● TASK DETAILS: Omitting every picture, output the records below exactly, please.

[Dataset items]
=== Section Start ===
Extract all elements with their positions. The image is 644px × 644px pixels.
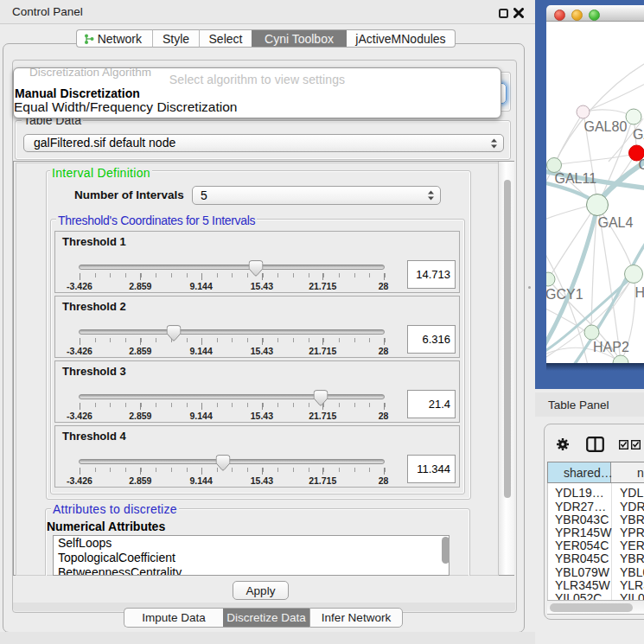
svg-text:C: C: [639, 157, 644, 172]
svg-text:H: H: [635, 285, 644, 300]
svg-text:GAL11: GAL11: [555, 171, 597, 186]
svg-text:GCY1: GCY1: [546, 287, 583, 302]
svg-text:HAP2: HAP2: [593, 340, 629, 354]
svg-text:GAL4: GAL4: [598, 215, 634, 230]
svg-text:GAL80: GAL80: [584, 119, 628, 134]
svg-text:GA: GA: [633, 127, 644, 142]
=== Section End ===
● RESULT OF THE TASK:
Extract all elements with their positions. The image is 644px × 644px pixels.
svg-text:C: C: [639, 157, 644, 172]
svg-text:H: H: [635, 285, 644, 300]
svg-text:GAL11: GAL11: [555, 171, 597, 186]
svg-text:GCY1: GCY1: [546, 287, 583, 302]
svg-text:HAP2: HAP2: [593, 340, 629, 354]
svg-text:GAL4: GAL4: [598, 215, 634, 230]
svg-text:GAL80: GAL80: [584, 119, 628, 134]
svg-text:GA: GA: [633, 127, 644, 142]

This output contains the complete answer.